> **Prompt**
Make an exact transcription of the data below.

[Saved entries]
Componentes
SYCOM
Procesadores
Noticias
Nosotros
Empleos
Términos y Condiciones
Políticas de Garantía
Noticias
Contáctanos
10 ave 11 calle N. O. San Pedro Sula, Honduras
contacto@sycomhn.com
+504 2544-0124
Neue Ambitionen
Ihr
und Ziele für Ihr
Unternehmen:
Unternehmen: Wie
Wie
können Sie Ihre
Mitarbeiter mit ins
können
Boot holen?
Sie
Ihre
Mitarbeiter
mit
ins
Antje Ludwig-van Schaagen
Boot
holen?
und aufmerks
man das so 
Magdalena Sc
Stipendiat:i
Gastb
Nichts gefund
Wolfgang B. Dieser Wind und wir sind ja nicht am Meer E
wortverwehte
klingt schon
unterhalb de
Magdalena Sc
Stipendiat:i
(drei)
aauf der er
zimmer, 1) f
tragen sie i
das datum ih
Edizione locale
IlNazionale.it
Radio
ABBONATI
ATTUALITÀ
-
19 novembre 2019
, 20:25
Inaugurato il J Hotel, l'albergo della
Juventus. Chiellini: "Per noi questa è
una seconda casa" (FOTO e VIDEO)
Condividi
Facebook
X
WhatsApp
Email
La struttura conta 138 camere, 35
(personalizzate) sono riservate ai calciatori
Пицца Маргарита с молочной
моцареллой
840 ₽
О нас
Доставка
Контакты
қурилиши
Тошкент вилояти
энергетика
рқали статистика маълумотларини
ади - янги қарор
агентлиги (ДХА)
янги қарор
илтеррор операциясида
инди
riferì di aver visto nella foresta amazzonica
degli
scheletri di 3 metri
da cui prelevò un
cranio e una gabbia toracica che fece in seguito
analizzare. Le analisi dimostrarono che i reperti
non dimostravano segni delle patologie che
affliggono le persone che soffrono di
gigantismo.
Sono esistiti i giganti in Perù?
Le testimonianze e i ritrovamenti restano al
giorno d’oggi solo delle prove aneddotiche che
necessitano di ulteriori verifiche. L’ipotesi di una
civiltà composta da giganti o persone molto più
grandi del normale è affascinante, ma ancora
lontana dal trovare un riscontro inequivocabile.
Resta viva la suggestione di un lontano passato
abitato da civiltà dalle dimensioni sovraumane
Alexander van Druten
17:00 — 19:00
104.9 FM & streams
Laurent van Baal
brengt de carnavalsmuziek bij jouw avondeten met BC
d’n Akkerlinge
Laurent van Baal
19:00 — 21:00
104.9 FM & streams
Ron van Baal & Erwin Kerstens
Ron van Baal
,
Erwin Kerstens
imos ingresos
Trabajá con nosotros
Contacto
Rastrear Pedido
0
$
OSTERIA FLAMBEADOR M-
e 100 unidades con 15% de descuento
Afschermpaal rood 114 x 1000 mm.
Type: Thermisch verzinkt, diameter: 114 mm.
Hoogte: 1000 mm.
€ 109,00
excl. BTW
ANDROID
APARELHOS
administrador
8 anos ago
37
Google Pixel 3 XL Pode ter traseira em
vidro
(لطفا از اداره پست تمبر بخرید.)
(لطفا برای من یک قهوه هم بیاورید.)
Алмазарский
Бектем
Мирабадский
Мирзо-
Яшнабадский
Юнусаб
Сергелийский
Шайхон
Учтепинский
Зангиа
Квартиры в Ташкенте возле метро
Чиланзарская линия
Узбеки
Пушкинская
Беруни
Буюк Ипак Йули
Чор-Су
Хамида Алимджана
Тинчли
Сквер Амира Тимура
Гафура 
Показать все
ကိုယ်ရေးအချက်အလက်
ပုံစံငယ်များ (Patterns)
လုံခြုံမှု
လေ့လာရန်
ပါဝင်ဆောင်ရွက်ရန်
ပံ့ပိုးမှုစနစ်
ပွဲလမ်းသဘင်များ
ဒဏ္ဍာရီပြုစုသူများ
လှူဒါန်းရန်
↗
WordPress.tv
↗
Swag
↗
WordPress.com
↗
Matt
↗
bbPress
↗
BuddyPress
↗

> **Task solution**
Componentes
SYCOM
Procesadores
Noticias
Nosotros
Empleos
Términos y Condiciones
Políticas de Garantía
Noticias
Contáctanos
10 ave 11 calle N. O. San Pedro Sula, Honduras
contacto@sycomhn.com
+504 2544-0124
Neue Ambitionen
Ihr
und Ziele für Ihr
Unternehmen:
Unternehmen: Wie
Wie
können Sie Ihre
Mitarbeiter mit ins
können
Boot holen?
Sie
Ihre
Mitarbeiter
mit
ins
Antje Ludwig-van Schaagen
Boot
holen?
und aufmerks
man das so 
Magdalena Sc
Stipendiat:i
Gastb
Nichts gefund
Wolfgang B. Dieser Wind und wir sind ja nicht am Meer E
wortverwehte
klingt schon
unterhalb de
Magdalena Sc
Stipendiat:i
(drei)
aauf der er
zimmer, 1) f
tragen sie i
das datum ih
Edizione locale
IlNazionale.it
Radio
ABBONATI
ATTUALITÀ
-
19 novembre 2019
, 20:25
Inaugurato il J Hotel, l'albergo della
Juventus. Chiellini: "Per noi questa è
una seconda casa" (FOTO e VIDEO)
Condividi
Facebook
X
WhatsApp
Email
La struttura conta 138 camere, 35
(personalizzate) sono riservate ai calciatori
Пицца Маргарита с молочной
моцареллой
840 ₽
О нас
Доставка
Контакты
қурилиши
Тошкент вилояти
энергетика
рқали статистика маълумотларини
ади - янги қарор
агентлиги (ДХА)
янги қарор
илтеррор операциясида
инди
riferì di aver visto nella foresta amazzonica
degli
scheletri di 3 metri
da cui prelevò un
cranio e una gabbia toracica che fece in seguito
analizzare. Le analisi dimostrarono che i reperti
non dimostravano segni delle patologie che
affliggono le persone che soffrono di
gigantismo.
Sono esistiti i giganti in Perù?
Le testimonianze e i ritrovamenti restano al
giorno d’oggi solo delle prove aneddotiche che
necessitano di ulteriori verifiche. L’ipotesi di una
civiltà composta da giganti o persone molto più
grandi del normale è affascinante, ma ancora
lontana dal trovare un riscontro inequivocabile.
Resta viva la suggestione di un lontano passato
abitato da civiltà dalle dimensioni sovraumane
Alexander van Druten
17:00 — 19:00
104.9 FM & streams
Laurent van Baal
brengt de carnavalsmuziek bij jouw avondeten met BC
d’n Akkerlinge
Laurent van Baal
19:00 — 21:00
104.9 FM & streams
Ron van Baal & Erwin Kerstens
Ron van Baal
,
Erwin Kerstens
imos ingresos
Trabajá con nosotros
Contacto
Rastrear Pedido
0
$
OSTERIA FLAMBEADOR M-
e 100 unidades con 15% de descuento
Afschermpaal rood 114 x 1000 mm.
Type: Thermisch verzinkt, diameter: 114 mm.
Hoogte: 1000 mm.
€ 109,00
excl. BTW
ANDROID
APARELHOS
administrador
8 anos ago
37
Google Pixel 3 XL Pode ter traseira em
vidro
(لطفا از اداره پست تمبر بخرید.)
(لطفا برای من یک قهوه هم بیاورید.)
Алмазарский
Бектем
Мирабадский
Мирзо-
Яшнабадский
Юнусаб
Сергелийский
Шайхон
Учтепинский
Зангиа
Квартиры в Ташкенте возле метро
Чиланзарская линия
Узбеки
Пушкинская
Беруни
Буюк Ипак Йули
Чор-Су
Хамида Алимджана
Тинчли
Сквер Амира Тимура
Гафура 
Показать все
ကိုယ်ရေးအချက်အလက်
ပုံစံငယ်များ (Patterns)
လုံခြုံမှု
လေ့လာရန်
ပါဝင်ဆောင်ရွက်ရန်
ပံ့ပိုးမှုစနစ်
ပွဲလမ်းသဘင်များ
ဒဏ္ဍာရီပြုစုသူများ
လှူဒါန်းရန်
↗
WordPress.tv
↗
Swag
↗
WordPress.com
↗
Matt
↗
bbPress
↗
BuddyPress
↗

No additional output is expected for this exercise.